A sign of maturity is to be able to 'live with ambiguity.' Dr. David Scholer, paraphrased, from "'Rejoice always'" a lesson in dying," Los Angeles Times, June 5, 2007.

Ambiguity and mysterious freedom. These are phrases that, with reference to the Christian faith often make me squirm. I wish many things were spelled out more clearly. And, when some see these words they take it as permission/license to believe anything. But I think the idea that our efforts to understand our lives, our faith, our churches, are all undergirded by God's grace through Christ is the only hope that we have. I, for one, am glad that my salvation does not rest upon my ability to "get things right," however much I strive to. The more I learn, the more I realize I don't know. The more people I get to know and stories I hear, the more I realize how limited my own perspective is at times. How can any of us not approach questions of eternity and salvation with at least a modicum (hopefully more...) of humility?

Monday, July 23, 2007

Stunningly Relevant Article Series

This looks to be a pretty interesting exploration over the next year--I'm particularly interested in following it given the fact that I'm currently discerning whether or not to be ordained myself....


www.npr.org/templates/story/story.php?storyId=12122596

Sunday, October 15, 2006

Surprise! I'm Alive!

Okay, so I doubt that anyone even bothers to read this anymore, because I have let it gather dust for so long. That's just the kind of year it's been. But at least I just had a good time going back and reading my entries from a year ago; it's reminding me of how much can happen in just a short amount of time.

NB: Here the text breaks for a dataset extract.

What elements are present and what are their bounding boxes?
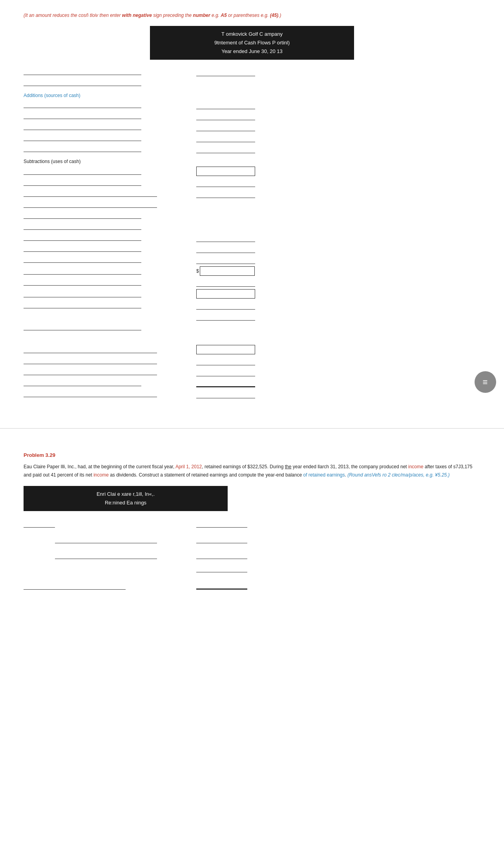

Since the last time I blogged here....

I DID settle on the internship at the Episcopal church. And it was transformational in ways whose ramifications I think I have only just begun to unpack. I have been a strong advocate of women clergy for over 15 years, but until now had never been in a church led by any. I had prioritized other things in looking for churches, I guess. I got so invested in focusing upon racial reconciliation that I didn't always notice that the ministries with which I was involved were always led by men. Seeking women out seemed kind of selfish at first, but the impact upon me has been seismic, and for the first time ever I really found clergy who I could relate to and be real with, and sort of envision myself as coming to resemble in some fashion. It's changed the way I preach and teach. It's the first time in a while that church attendance, or even possibly actual ministry, actually started looking attractive again.

I took my first shot at running the PdD gauntlet, learned a lot, hit some bumps and got bruised, but am reapproaching it slightly older, and hopefully with a modicum of additional wisdom. I've met some amazing people over the past year, and seen the mettle of my mentors/profs. tested as I've inundated them with questions and angst. And they still haven't given up on me somehow. Thanks, folks.

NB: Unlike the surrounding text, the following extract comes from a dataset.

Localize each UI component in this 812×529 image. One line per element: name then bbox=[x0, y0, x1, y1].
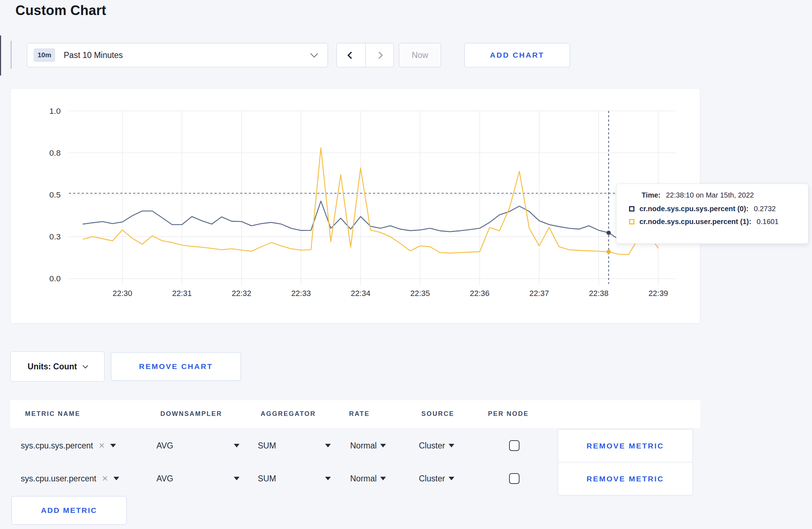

So this year is a transition year. I'm discovering that I'm simultaneously relieved to not be in school for the first time in six years, but that I also love teaching and mentoring students. Unfortunately, one doesn't earn any more as a TA than someone flipping burgers at In N' Out, so I will have to undergo the rigors of PhD studies to expand upon what I love doing. Which would be an absolutely joyful prospect if money were no issue and I had a limitless supply of energy and an ego made of teflon. So, it's a semi-joyful prospect. We'll see. Maybe I'll just go make music at the beach and hope people throw lots of dollar bills in my instrument case.

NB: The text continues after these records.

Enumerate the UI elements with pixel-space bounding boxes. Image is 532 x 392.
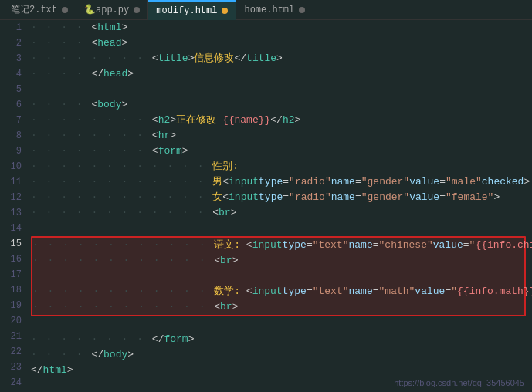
tab-note[interactable]: 笔记2.txt <box>3 0 76 20</box>
code-line-7: · · · · · · · · <h2>正在修改 {{name}}</h2> <box>31 113 532 128</box>
code-line-16: · · · · · · · · · · · · <br> <box>32 253 524 269</box>
editor: 1 2 3 4 5 6 7 8 9 10 11 12 13 14 15 16 1… <box>0 20 532 392</box>
code-line-10: · · · · · · · · · · · · 性别: <box>31 159 532 174</box>
tab-app-close[interactable] <box>134 7 140 13</box>
tab-home[interactable]: home.html <box>236 0 313 20</box>
tab-note-close[interactable] <box>62 7 68 13</box>
code-line-5 <box>31 82 532 97</box>
tab-app[interactable]: 🐍 app.py <box>76 0 148 20</box>
code-line-2: · · · · <head> <box>31 35 532 51</box>
ln-1: 1 <box>0 20 22 35</box>
tab-app-label: 🐍 <box>84 4 96 15</box>
code-line-6: · · · · <body> <box>31 97 532 113</box>
tab-modify-label: modify.html <box>156 5 217 16</box>
ln-24: 24 <box>0 375 22 390</box>
code-line-13: · · · · · · · · · · · · <br> <box>31 205 532 221</box>
code-line-22: · · · · </body> <box>31 347 532 363</box>
tab-bar: 笔记2.txt 🐍 app.py modify.html home.html <box>0 0 532 20</box>
ln-17: 17 <box>0 267 22 282</box>
code-line-20 <box>31 316 532 332</box>
ln-14: 14 <box>0 221 22 236</box>
code-line-18: · · · · · · · · · · · · 数学: <input type=… <box>32 284 524 299</box>
ln-11: 11 <box>0 174 22 190</box>
ln-16: 16 <box>0 252 22 267</box>
code-line-23: </html> <box>31 363 532 378</box>
ln-21: 21 <box>0 329 22 344</box>
watermark: https://blog.csdn.net/qq_35456045 <box>394 378 524 387</box>
code-line-12: · · · · · · · · · · · · 女<input type="ra… <box>31 190 532 205</box>
ln-20: 20 <box>0 313 22 329</box>
code-line-21: · · · · · · · · </form> <box>31 332 532 347</box>
code-line-11: · · · · · · · · · · · · 男<input type="ra… <box>31 174 532 190</box>
code-line-15: · · · · · · · · · · · · 语文: <input type=… <box>32 238 524 253</box>
ln-9: 9 <box>0 144 22 159</box>
ln-5: 5 <box>0 82 22 97</box>
ln-4: 4 <box>0 66 22 82</box>
code-line-9: · · · · · · · · <form> <box>31 144 532 159</box>
ln-10: 10 <box>0 159 22 174</box>
code-line-14 <box>31 221 532 236</box>
ln-22: 22 <box>0 344 22 360</box>
tab-modify[interactable]: modify.html <box>148 0 236 20</box>
ln-18: 18 <box>0 282 22 298</box>
tab-home-close[interactable] <box>299 7 305 13</box>
code-line-19: · · · · · · · · · · · · <br> <box>32 299 524 315</box>
code-line-3: · · · · · · · · <title>信息修改</title> <box>31 51 532 66</box>
tab-app-name: app.py <box>96 5 129 15</box>
line-numbers: 1 2 3 4 5 6 7 8 9 10 11 12 13 14 15 16 1… <box>0 20 28 392</box>
ln-7: 7 <box>0 113 22 128</box>
code-line-17 <box>32 269 524 284</box>
ln-13: 13 <box>0 205 22 221</box>
tab-home-label: home.html <box>244 5 294 15</box>
tab-modify-close[interactable] <box>222 8 228 14</box>
ln-6: 6 <box>0 97 22 113</box>
ln-8: 8 <box>0 128 22 144</box>
ln-3: 3 <box>0 51 22 66</box>
ln-19: 19 <box>0 298 22 313</box>
code-area[interactable]: · · · · <html> · · · · <head> · · · · · … <box>28 20 532 392</box>
code-line-4: · · · · </head> <box>31 66 532 82</box>
ln-23: 23 <box>0 360 22 375</box>
ln-12: 12 <box>0 190 22 205</box>
tab-note-label: 笔记2.txt <box>11 3 57 16</box>
code-line-1: · · · · <html> <box>31 20 532 35</box>
ln-2: 2 <box>0 35 22 51</box>
code-line-8: · · · · · · · · <hr> <box>31 128 532 144</box>
ln-15: 15 <box>0 236 22 252</box>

Monday, September 05, 2005

Hurricane Katrina as Litmus Test

I'm sure I'm saying things that have been said elsewhere in much more profound ways, but two things in particular have stood out to me in the midst of the Hurricane Katrina tragedy over the past week. The first is the impact of how events and people are described, and what that reveals about how media shapes public perception. Just take a look here to get a sense of what I'm talking about. The way that "loot" is used with reference to the actions of a black person and "find" is used with reference to a white person says a lot about implicit biases. This is a basically obvious point, but when you think about the cumulative effect of such verbage, much of which is not as readily caught, it explains a lot about why many people of European/Anglo descent think that their racism is just "how things are" rather than a perception they possess which has been shaped by larger systems.

The other thing that's driving me crazy right now is how much of the government response to the Hurricane Katrina disaster is motiviated by political narcisissm. Whatever concern there has been for those killed or displaced has been superceded by an ethos of "oh no, this will sully the administration's credibility and we won't get what we want as readily during our second term!" While I'm not exactly crazy about the Bush administration, I do have to say in fairness that I think this mentality would be happenning no matter what party was in office, but it does prove to be a litmus test of how much our national leadership is characterized by narcissism and self-interest as opposed to a more genuine type of concern.

In general, I see the same murmerings beginning that happened with 9/11; analysts, politicians, etc. took a genuinely horrific and tragic event that scarred the national consciousness and used the emotional power of it to politicize things. I'm simultaneously dreading seeing this happen again, and yet also want to see real justice or accountability come if rescue and recovery efforts for the Gulf were inadequate. And, I do think that issues of race and class always play into things more than we often like to admit, and those who feel that this is happening should be taken seriously. People who experience oppression in this country most often will be able to see things that the powerful cannot or will not see.

Wednesday, August 24, 2005

What Have I Been Doing With my Summer?

Well, obviously not blogging much! Anyone who actually takes a look at this will fall off their chair at the sight of something new. Sorry. Sometimes I just get writers' block or feel that there's a dearth of things to say.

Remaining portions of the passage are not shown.